The partnership will also focus on strengthening training and exercises, which have been the foundation of the bilateral defence relationship for over five decades.

Earlier this year, the UK announced the arrival of a new sub-sea protection vessel, RFA Proteus, into Cammell Laird, Birkenhead. Currently undergoing refit, this vessel will play a crucial role in protecting critical national infrastructure.

The adaptable offshore patrol vessel will operate remote and autonomous offboard systems for underwater surveillance and seabed warfare, bolstering national security.

In Europe, Russia’s aggressive posture with the recent invasion of Ukraine and increased patrols in the Arctic region has propelled countries with claims over the area and maritime assets to invest in modernizing their respective naval strengths, according to a GlobalData report.

Beyond their collaboration on undersea capabilities, the UK and Norway continue to cooperate closely in supporting Ukraine’s defence against the illegal invasion by Russian forces. The UK welcomes Norway’s extensive direct and indirect support for Ukraine, highlighting its commitment to promoting regional stability.

According to GlobalData’s “The Global Undersea Warfare Systems Market 2018-2028” report, the UK Undersea Warfare market will be valued at $845m in 2028.

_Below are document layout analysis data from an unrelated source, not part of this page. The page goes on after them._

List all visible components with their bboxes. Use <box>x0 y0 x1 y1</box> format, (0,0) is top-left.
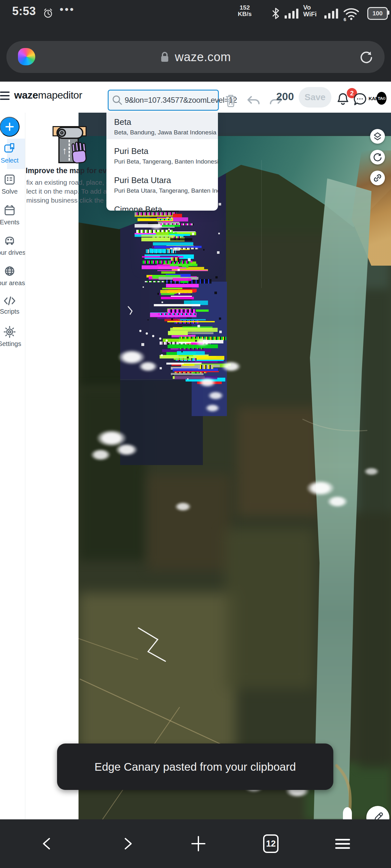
link-icon <box>373 173 382 183</box>
layers-button[interactable] <box>370 129 385 144</box>
save-button[interactable]: Save <box>299 87 331 107</box>
user-avatar[interactable]: KAF TA© <box>368 91 387 105</box>
address-pill[interactable]: waze.com <box>6 41 385 73</box>
wifi-band-number: 6 <box>343 17 346 22</box>
map-traces-overlay <box>79 113 391 819</box>
left-panel-content: ↑ Improve the map for everyone fix an ex… <box>25 113 106 218</box>
globe-icon <box>3 265 16 277</box>
status-bar: 5:53 ••• 152 KB/s Vo WiFi 6 <box>0 0 391 26</box>
pencil-icon <box>371 811 384 819</box>
sidebar: Select Solve Events <box>0 113 25 819</box>
panel-title: Improve the map for everyone <box>26 166 106 175</box>
signal-bars-2 <box>323 7 340 20</box>
hand-illustration <box>69 141 88 164</box>
sidebar-item-your-drives[interactable]: Your drives <box>0 235 25 256</box>
alarm-clock-icon <box>42 8 54 19</box>
wme-header: wazemapeditor 9&lon=107.34577&zoomLevel=… <box>0 82 391 113</box>
add-button[interactable] <box>0 117 20 137</box>
sidebar-item-settings[interactable]: Settings <box>0 326 25 348</box>
page-refresh-icon[interactable] <box>358 49 374 65</box>
search-results-dropdown: Beta Beta, Bandung, Jawa Barat Indonesia… <box>106 113 218 211</box>
sidebar-item-your-areas[interactable]: Your areas <box>0 265 25 287</box>
lock-icon <box>160 51 170 63</box>
car-icon <box>3 235 16 247</box>
sidebar-item-events[interactable]: Events <box>0 204 25 226</box>
browser-bottom-nav: 12 <box>0 819 391 868</box>
panel-body-line: lect it on the map. To add a new <box>26 188 106 195</box>
wme-logo[interactable]: wazemapeditor <box>14 89 82 101</box>
calendar-icon <box>3 204 16 216</box>
forward-arrow-icon <box>116 836 134 851</box>
status-more-dots: ••• <box>60 3 75 16</box>
map-canvas[interactable] <box>79 113 391 819</box>
search-value: 9&lon=107.34577&zoomLevel=12 <box>125 96 237 105</box>
menu-hamburger-icon[interactable] <box>0 89 9 102</box>
forward-button[interactable] <box>116 836 134 851</box>
new-tab-button[interactable] <box>190 835 207 852</box>
back-arrow-icon <box>41 836 59 851</box>
search-result-item[interactable]: Cimone Beta Cimone Beta, Tangerang, Bant… <box>106 197 218 211</box>
toast-message: Edge Canary pasted from your clipboard <box>93 760 298 774</box>
panel-body-line: fix an existing road, place, or ha <box>26 179 106 186</box>
panel-body-line: missing business click the + bu <box>26 196 106 204</box>
battery-nub <box>388 10 389 15</box>
left-panel <box>25 113 79 819</box>
editor-points: 200 <box>276 91 294 103</box>
permalink-button[interactable] <box>370 170 385 185</box>
phone-screen: 5:53 ••• 152 KB/s Vo WiFi 6 <box>0 0 391 868</box>
bluetooth-icon <box>271 7 280 20</box>
clipboard-toast: Edge Canary pasted from your clipboard <box>57 744 333 790</box>
layers-icon <box>373 131 382 141</box>
sidebar-item-select[interactable]: Select <box>0 143 25 164</box>
plus-icon <box>190 835 207 852</box>
browser-menu-button[interactable] <box>335 836 350 851</box>
back-button[interactable] <box>41 836 59 851</box>
search-result-item[interactable]: Puri Beta Utara Puri Beta Utara, Tangera… <box>106 168 218 197</box>
battery-indicator: 100 <box>367 7 388 20</box>
refresh-map-button[interactable] <box>370 150 385 164</box>
solve-icon <box>3 174 16 186</box>
search-icon <box>112 95 123 105</box>
status-time: 5:53 <box>12 4 36 18</box>
code-icon <box>3 296 16 306</box>
vowifi-indicator: Vo WiFi <box>303 4 317 18</box>
search-result-item[interactable]: Puri Beta Puri Beta, Tangerang, Banten I… <box>106 139 218 168</box>
gear-icon <box>3 326 16 338</box>
trash-icon[interactable] <box>224 93 237 107</box>
avatar-disc: TA© <box>376 92 387 105</box>
search-input[interactable]: 9&lon=107.34577&zoomLevel=12 <box>108 90 219 111</box>
chat-bubble-icon[interactable] <box>353 93 367 106</box>
search-result-item[interactable]: Beta Beta, Bandung, Jawa Barat Indonesia <box>106 113 218 139</box>
plus-icon <box>5 122 15 131</box>
road-illustration: ↑ <box>51 125 88 164</box>
url-text: waze.com <box>175 50 231 64</box>
hidden-button-sliver[interactable] <box>343 807 352 819</box>
refresh-icon <box>373 152 382 162</box>
network-speed: 152 KB/s <box>238 4 252 17</box>
sidebar-item-solve[interactable]: Solve <box>0 174 25 195</box>
signal-bars-1 <box>283 7 300 20</box>
undo-icon[interactable] <box>246 95 263 107</box>
browser-url-bar: waze.com <box>0 26 391 82</box>
select-icon <box>3 143 16 155</box>
tabs-button[interactable]: 12 <box>263 834 279 853</box>
url-display[interactable]: waze.com <box>6 41 385 73</box>
sidebar-item-scripts[interactable]: Scripts <box>0 296 25 315</box>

As the United Kingdom and Norway forge ahead with their strategic partnership, the joint efforts to counter shared threats in the undersea domain will undoubtedly contribute to the collective security of both nations.

By combining their resources and expertise, they aim to establish a robust defence framework that can effectively respond to emerging challenges and protect their vital interests in the undersea realm.